Nanoparticle Dispersions


Nanoparticle dispersions are a series of suspensions of nanoparticles in water or organic solvents. Dispersions generally offer phase stability, dimensional stability and hardness, which can be used to enhancing properties of the nano particles and control their functions as well. Nanoparticles in dispersions can sometimes settle upon storage, in which case they can be mixed before use. Some surface-functionalized nanoparticles can be soluble in water or organic solvents. These solutions wouldn’t settle or exhibit phase separation if they have been properly stored.

Nanoparticles have different surface structures and surface interactions from those of the sub-micron sized particles; in particular, they show a much stronger aggregation tendency. For applications in functional materials and products, it is important to develop techniques of controlling the dispersion and aggregation of nanoparticles.

Nanoparticle dispersions Fig 1 Nanoparticle dispersions

Improve the Dispersion Stability

Surface modification of nanoparticles is one of the most common methods to improve the dispersion stability of nanoparticles. It requires a design of the surface structure based on the type of nanoparticles and the liquid media.

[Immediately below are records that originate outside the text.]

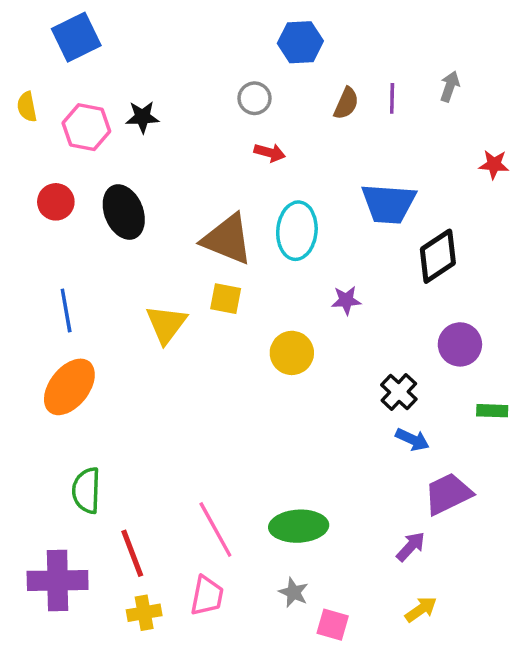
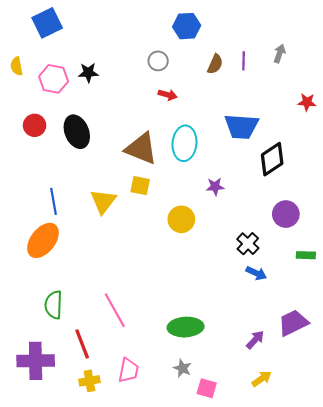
blue line: (66, 311) -> (54, 201), moved
purple trapezoid: (448, 494) -> (293, 323), moved
pink line: (215, 530) -> (115, 310), moved

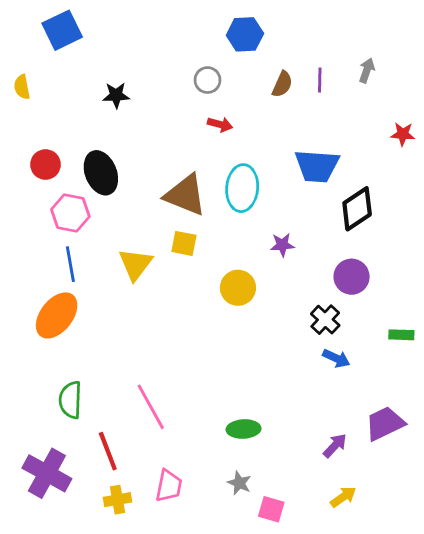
pink hexagon: (54, 79) -> (70, 213), moved
purple circle: (286, 214) -> (352, 277), moved
green ellipse: (186, 327) -> (244, 429), size x0.7
purple cross: (36, 361) -> (47, 473), turned 30

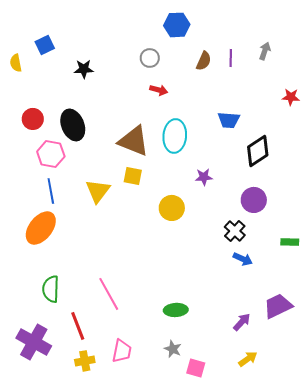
blue square: (62, 30) -> (45, 45), moved, size x0.7
blue trapezoid: (317, 166) -> (229, 120), size x0.7

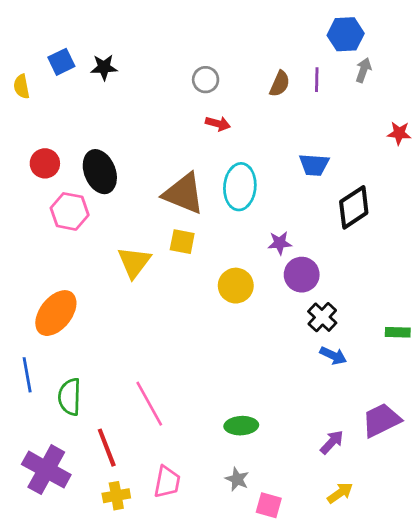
blue hexagon: (177, 25) -> (346, 34), moved
black star: (84, 69) -> (104, 67), moved
blue line: (51, 191) -> (27, 375), moved
purple circle: (254, 200) -> (302, 275), moved

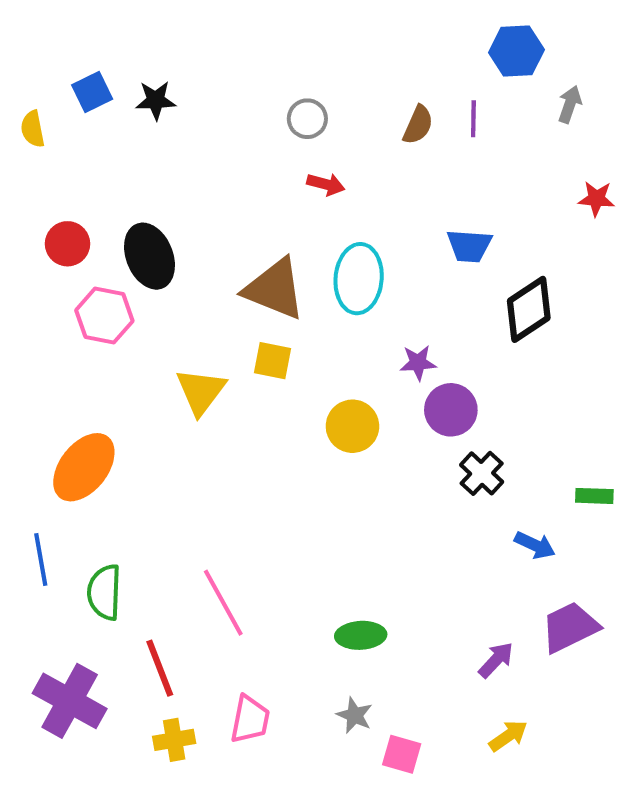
gray arrow: (363, 70) -> (570, 104), moved
blue arrow: (333, 356) -> (535, 545), moved

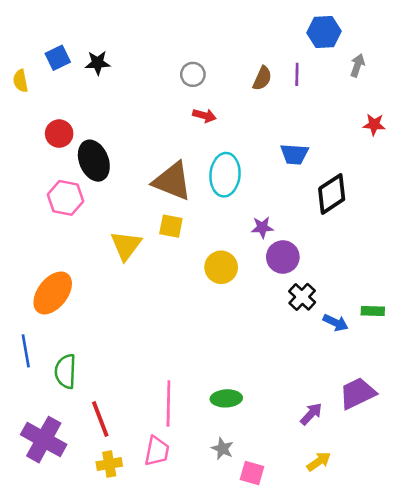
red circle: (67, 244) -> (59, 134), moved
blue arrow: (535, 545) -> (336, 323), moved
pink line: (223, 603) -> (168, 404), moved, turned 30

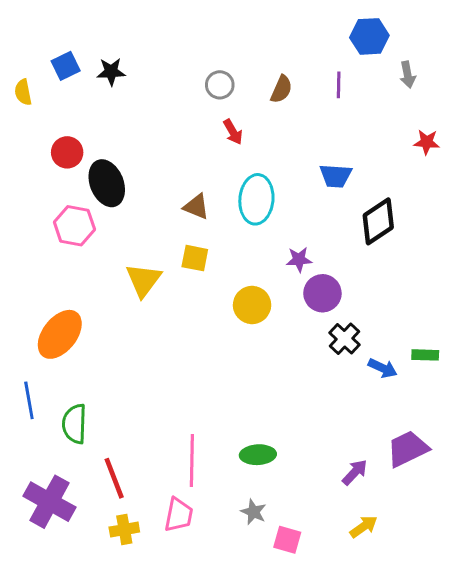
gray arrow: (357, 65) -> (408, 75), turned 150
brown semicircle: (262, 78) -> (281, 89), moved
red arrow: (204, 116) -> (233, 132), turned 45
brown triangle: (172, 181) -> (196, 207), size x0.6

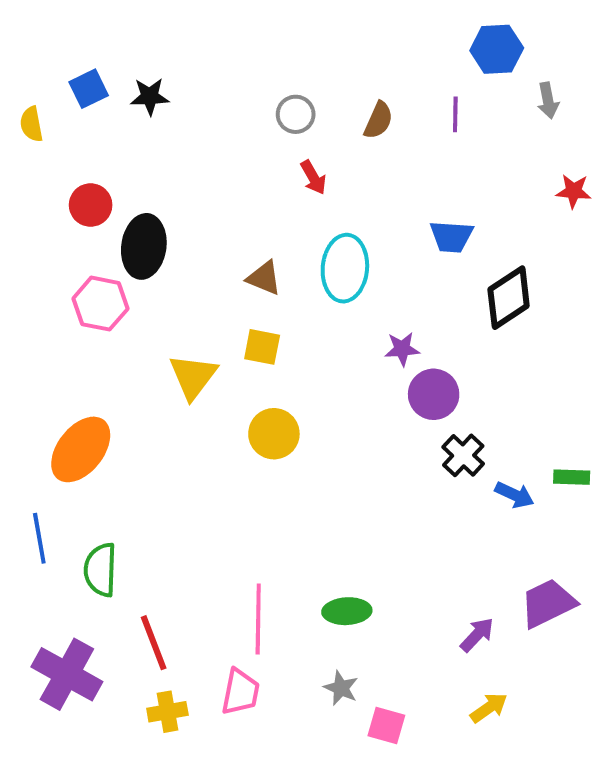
black ellipse: (107, 183) -> (144, 246), turned 30
yellow circle: (252, 305) -> (274, 434), moved

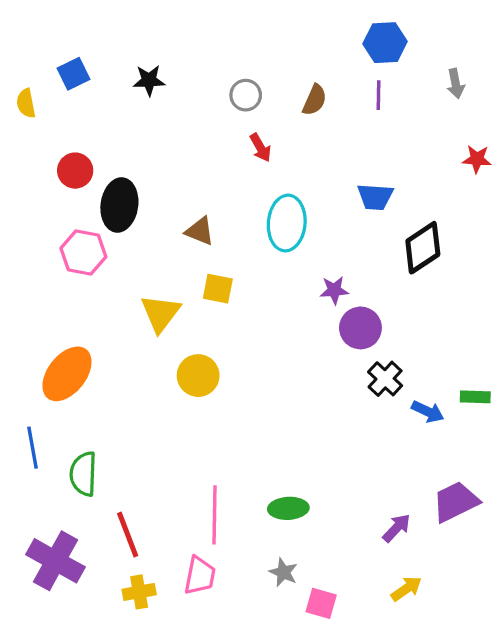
blue hexagon: (497, 49) -> (385, 43), moved
black star: (150, 97) -> (149, 80), moved
brown triangle: (264, 278) -> (200, 231), moved
yellow circle: (274, 434) -> (198, 376), moved

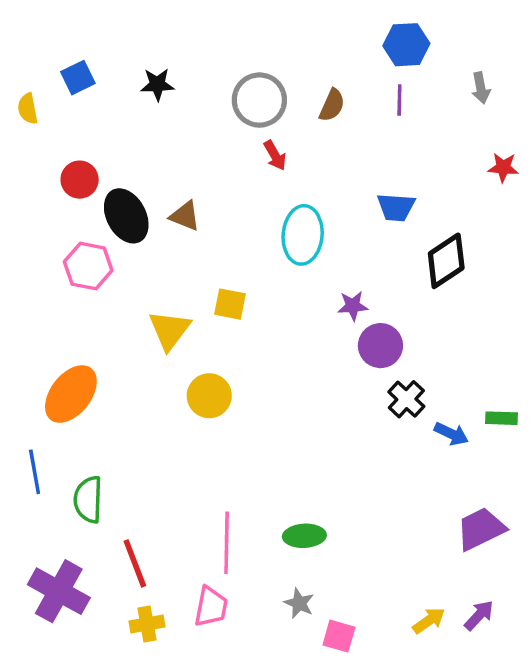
gray circle: (246, 95) -> (259, 100), size x1.6
black ellipse: (119, 205) -> (126, 216), turned -36
brown triangle: (200, 231) -> (185, 216), moved
purple arrow: (397, 528) -> (479, 615), moved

Adsorption of polymeric dispersants: Adsorption of a polymeric dispersant on nanoparticles is one of the simplest surface modification techniques. When dispersing hydrophilic nanoparticles in aqueous media or in organic solvents with high polarities, anionic or cationic polymer dispersants are widely used to generate the steric repulsive force originating from the polymer chains and to increase the surface charge. For example, a suspension of TiO2 nanoparticles was modified with a surfactant ensure the complete dispersion of nanoparticles, with high solid contents, in various organic solvents (Fig 2).

(a) An anionic surfactant designed to have a hydrophobic alkyl chain, hydrophilic PEG chain and a polymerizable group; (b) The suspension of TiO2 nanoparticles. Fig 2 (a) An anionic surfactant designed to have a hydrophobic alkyl chain, hydrophilic PEG chain and a polymerizable group; (b) The suspension of TiO2 nanoparticles.
(Sci. Technol. Adv. Mater., 2010, 11, 044304)

Chemical modification of the surface: Chemical modification of the particle surface is also a useful technique to improve the stability of nanoparticles in various liquid media. Silane coupling agents, which have alkoxy groups and organic functional groups, are used to modify the oxide nanoparticle.

Physical dispersion method of nanoparticles: Some physical methods such as ultrasonic irradiation and mechanical milling can be utilized for redispersion of dry powder aggregated at the (nearly) primary particle.